Profit maximization is a key goal for Homepage. Profit is exactly what keeps businesses operating; and it’s the reason why you’re in business. But from the short term perspective, business people must be equally dedicated to cash flow management and optimizing cash flows. As your small business owner, you should clearly comprehend the cashflow situation for your business; a negative cash flow can lead to a complete business failure. Read your statement of cash flow for your business regularly and make sure, particularly during tight cash periods, that you, or your accountant, know on a regular basis the bucks inflows and cash outflows of the business. Make the improvement of cash flow a primary business strategy; particularly during tough times.
Consider progress billing for big orders or perhaps for jobs that will require a longer time period to accomplish. For example, a renovation contractor may progress bill work that will take more than a couple of weeks to complete. He will bill a third of the job up-front to cover materials, bill the next third half-way through the job, as well as the last third on completion. Another example, a printer asks for 50 percent of the expense of a sizable job upfront to get a new customer. The balance is due on pick-up. Both these small businesses proprietors make their terms clear in the first place, on the quotes and on the progress billing. Through this method you can get a more frequent and consistent cashflow.
Be aware of the economy as well as your market environment. When the economy is very slow/weak, good payers can become slow payers. If you track your receivables closely and when you develop good relations together with your customers’ accounting people, it is possible to find out a payment slow-down coming and become better in a position to manage your money and focus on profit maximization. (Nobody wants to be surprised about a customer going out of business – while owing serious cash.)
Reduce inventory. But do not reduce inventory towards the level it will hurt sales. An inventory reduction will help you reduce your investment, reduce cash costs and cash outflows.
Develop new terms with your suppliers. Ask them to hold inventory on the floor for you (do not turn this purchased inventory). Or question them for longer payment terms in a slow duration of sales (for example sixty day terms). This may lower your cash outflow. This plan may have the added advantage of forcing you to produce a better operation when you streamline your purchases to your just-in-time cycle.
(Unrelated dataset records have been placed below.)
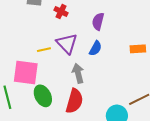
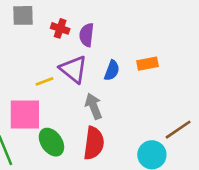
purple semicircle: (98, 21) -> (87, 35), moved
orange rectangle: (138, 49) -> (147, 64), moved

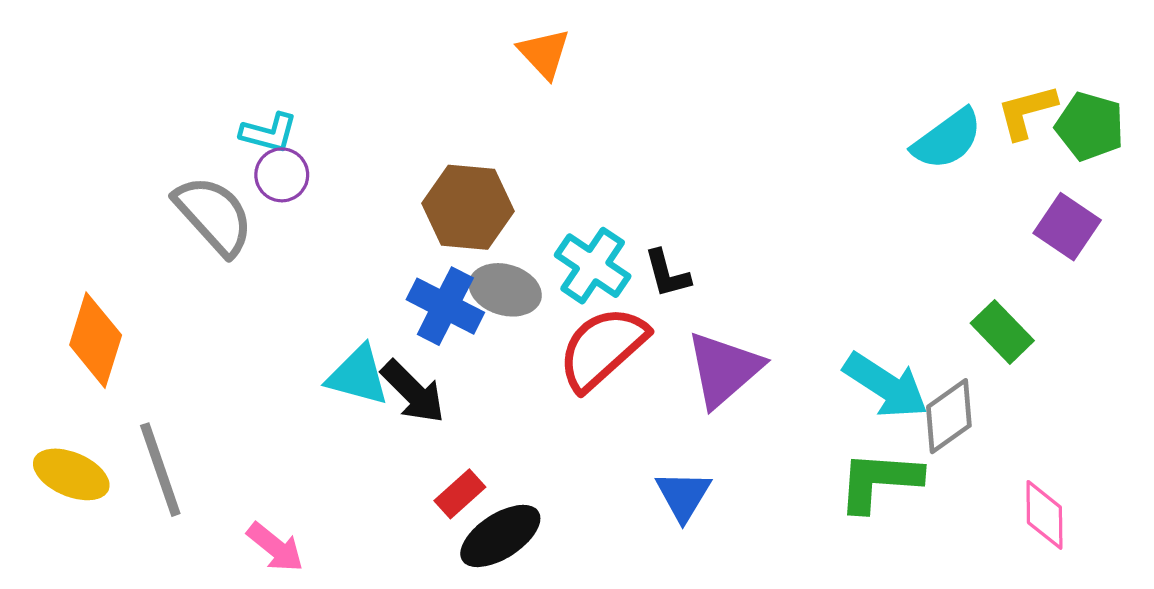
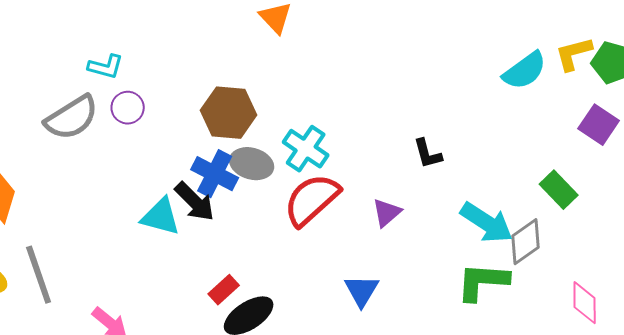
purple circle: (282, 175) -> (128, 108), moved
gray semicircle: (214, 215) -> (72, 118), turned 100
black L-shape: (667, 274) -> (428, 154), moved
purple triangle: (724, 369) -> (387, 213), size x0.6
black arrow: (413, 392) -> (195, 202), moved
Enhance your sales plan weekly (for the upcoming period – month or quarter). The sales plan has to be current and must reflect market conditions, competition and your capabilities. Manage the weaknesses and the strengths. Why are your top two customers buying less than 50 per cent with their normal volume? Your sales plan ‘feeds’ your cash flow projections.
Examine next. Are you currently in a position to consolidate loans (charge cards, equipment loans, line of credit, and more)? Banks are usually more prepared to lend serious cash when you don’t want it (this really is wrong I am aware, but generally true). If you need money in a hurry, banks get anxious. For those who have money in your money and your income is positive, banks are typically pleased to lend serious cash.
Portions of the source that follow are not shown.